Making Sense of Cloud File Storage Options

What to do when storage gets cloudy

Randy Pitcher II
Hashmap, an NTT DATA Company
9 min readAug 23, 2018

--

At Hashmap, we have clients with varying levels of cloud experience. Some customers are completely at home in a cloud operations console and have no trouble understanding how to make the most of the cloud and the value that it can bring to their organization. However, many others are still new to this space and deal with uncertainty when comparing cloud and on-premises costs.

For many organizations looking to make the move to the cloud, one of the first use cases considered for the cloud is simple file storage. In this post, we’ll explore the most common ways to store files in AWS (equivalent options are available in Azure and Google) and discuss which tiers fit an example Oil and Gas refining use case.

Hashmap’s Data & Cloud Migration and Modernization Workshop is an interactive, two-hour experience for you and your team to help understand how to accelerate desired outcomes, reduce risk, and enable modern data readiness. We’ll talk through options and make sure that everyone has a good understanding of what should be prioritized, typical project phases, and how to mitigate risk. Sign up today for our complimentary workshop.

Benefits of Cloud Storage

Before we dive into the main file storage options in AWS, let’s take a moment to discuss the value case for a cloud-based storage approach.

In general, there are 2 big reasons to consider a cloud-driven storage approach:

Flexibility

When dealing with on-premises storage decisions, you must always plan for peak storage needs. Because of the generally long enterprise procurement process, organizations are often maintaining and purchasing much more storage than they actually need. Additionally, the quality of available storage is locked in from procurement to procurement cycle. This means organizations may be years behind advances in storage technology due to very slow and expensive upgrade cycles.

By moving to the cloud, you only pay for exactly what you need; not just in terms of capacity, but also in terms of performance. As your needs change, you can adapt your services within hours, not months.

Durability

What would it mean to your business if all your data were lost? What would be the consequences of a week-long system outage? I imagine the results would be catastrophic.

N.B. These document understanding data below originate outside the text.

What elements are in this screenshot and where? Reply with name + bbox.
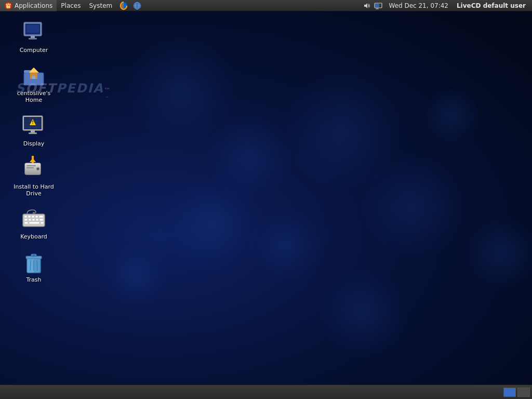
applications-label: Applications <box>15 2 52 9</box>
desktop-icon-computer[interactable]: Computer <box>10 17 57 57</box>
applications-icon <box>4 2 12 10</box>
svg-rect-23 <box>29 38 37 39</box>
home-icon <box>21 63 46 88</box>
desktop-icon-home[interactable]: centoslive's Home <box>10 60 57 107</box>
desktop: SOFTPEDIA™ ™ <box>0 11 532 384</box>
computer-label: Computer <box>20 47 48 54</box>
firefox-launcher[interactable] <box>116 0 131 11</box>
trash-icon <box>21 249 46 274</box>
top-panel: Applications Places System <box>0 0 532 11</box>
svg-marker-12 <box>364 3 367 8</box>
desktop-icon-install[interactable]: Install to Hard Drive <box>10 153 57 200</box>
svg-rect-51 <box>24 216 27 218</box>
svg-rect-58 <box>32 219 35 221</box>
menu-places[interactable]: Places <box>57 0 85 11</box>
desktop-icon-trash[interactable]: Trash <box>10 246 57 286</box>
network-status-svg <box>374 2 382 9</box>
panel-left: Applications Places System <box>0 0 363 11</box>
svg-text:!: ! <box>32 121 34 125</box>
svg-rect-54 <box>35 216 38 218</box>
bokeh-5 <box>249 209 322 282</box>
svg-rect-72 <box>32 255 35 256</box>
places-label: Places <box>61 2 81 9</box>
svg-rect-61 <box>24 222 28 224</box>
network-icon <box>133 2 141 10</box>
bokeh-6 <box>364 157 462 256</box>
network-status-icon[interactable] <box>374 2 382 10</box>
svg-rect-21 <box>26 25 39 33</box>
workspace-1[interactable] <box>503 388 516 397</box>
username-display: LiveCD default user <box>455 2 528 9</box>
bokeh-9 <box>426 89 478 141</box>
svg-rect-59 <box>36 219 38 221</box>
bottom-panel <box>0 384 532 399</box>
svg-rect-47 <box>26 167 34 168</box>
install-icon <box>21 156 46 181</box>
svg-rect-29 <box>32 76 35 79</box>
display-icon: ! <box>21 113 46 138</box>
svg-rect-14 <box>375 4 379 7</box>
svg-rect-60 <box>39 219 43 221</box>
svg-rect-56 <box>24 219 28 221</box>
speaker-icon <box>363 2 370 9</box>
svg-rect-41 <box>29 132 37 134</box>
svg-point-45 <box>37 168 39 169</box>
keyboard-icon <box>21 206 46 231</box>
system-label: System <box>89 2 112 9</box>
panel-right: Wed Dec 21, 07:42 LiveCD default user <box>363 2 532 10</box>
menu-applications[interactable]: Applications <box>0 0 57 11</box>
bokeh-7 <box>104 245 166 308</box>
keyboard-label: Keyboard <box>20 233 47 240</box>
workspace-2[interactable] <box>517 388 530 397</box>
svg-rect-52 <box>28 216 31 218</box>
computer-icon <box>21 20 46 45</box>
menu-system[interactable]: System <box>85 0 116 11</box>
svg-point-2 <box>8 3 9 5</box>
svg-point-64 <box>33 212 35 214</box>
svg-rect-55 <box>39 216 43 218</box>
svg-rect-49 <box>32 156 34 163</box>
browser-launcher[interactable] <box>131 0 143 11</box>
volume-icon[interactable] <box>363 2 371 10</box>
firefox-icon <box>119 2 128 10</box>
svg-rect-40 <box>31 130 35 132</box>
svg-rect-57 <box>29 219 31 221</box>
svg-rect-62 <box>29 222 39 224</box>
bokeh-10 <box>468 219 532 287</box>
datetime-display[interactable]: Wed Dec 21, 07:42 <box>385 2 451 9</box>
svg-rect-22 <box>31 36 35 38</box>
svg-rect-46 <box>26 165 36 166</box>
desktop-icon-display[interactable]: ! Display <box>10 110 57 150</box>
svg-rect-63 <box>41 222 44 224</box>
bokeh-1 <box>130 37 234 141</box>
display-label: Display <box>23 140 45 147</box>
svg-rect-53 <box>32 216 34 218</box>
home-label: centoslive's Home <box>12 90 55 103</box>
install-label: Install to Hard Drive <box>12 183 55 197</box>
desktop-icon-keyboard[interactable]: Keyboard <box>10 203 57 243</box>
bokeh-8 <box>322 271 405 354</box>
bokeh-4 <box>166 178 260 271</box>
trash-label: Trash <box>26 276 41 283</box>
desktop-icons: Computer centoslive's Home <box>0 11 57 384</box>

With the distributed, disaster-ready AWS infrastructure managing your files, you do not need to worry about building multiple data centers with expensive redundancy layers across the globe. You can directly utilize one of the most robust and battle-proven storage networks in the world.

AWS Storage Options

While there are a ton of ways to actually store a file in AWS, there are 2 main services that are most commonly used: S3 and Glacier.

S3

S3 stands for Simple Storage Service and is one of the oldest services in AWS. S3 is an object store, meaning you can store any and all files (Documents, Spreadsheets, Text, etc.), but you cannot store block-level data here. In practice, think of S3 as you would something like Google Drive: good for storing files, bad for storing operating systems. S3 also has no limit on storage size and can infinitely scale to meet your needs.

S3 exists in 3 tiers:

  • Standard
  • IA (Intermittent Access)
  • IA One Zone

Standard S3 has the best availability at 99.99%, IA has slightly less at 99.9%, and IA One Zone has the lowest availability with 99.5%.

From a durability standpoint, S3 Standard and IA has replication across at least 3 different data centers. IA One Zone will be replicated within a single data center.

Glacier

Glacier is a more flexible storage option for storing any kind of data, from block-level storage to files. It has the same replication as S3 Standard (replication across at least 3 data centers), but it has very slow access times that vary from 1–5 minutes to as long as 5–12 hours. Standard access times are between 3 and 5 hours.

In exchange for this slow access response, the rates for glacier are very low. Faster access times cost more than longer times, but all rates are lower than S3.

Glacier is a great fit for archiving important, hard to recreate data that is accessed very rarely with no need for sub-second access times.

Pricing

While it is tempting to simply compare the standard S3 file storage rates with on-premise costs, this is not a true apples-to-apples comparison and misses the flexibility of cloud offerings to adapt to each client’s business needs.

Depending on your redundancy and access time needs, you can choose a storage strategy that fits your business needs while keeping costs to a minimum.

While pricing varies region-by-region (see exact pricing here), the us-east-1 storage pricing for each service is below:

Let’s break these prices down a bit into some general trends.

The first trend to notice is that the faster a service responds, the lower the monthly storage cost. This makes sense as faster response times take more resources than slower response times.

However, latency is not the only factor that impacts total cost. You are also charged based on how frequently you read and write your data. This pricing trend is an inversion of the storage cost trend; that is, the slower your storage access times, the more expensive it is to read or write to that storage.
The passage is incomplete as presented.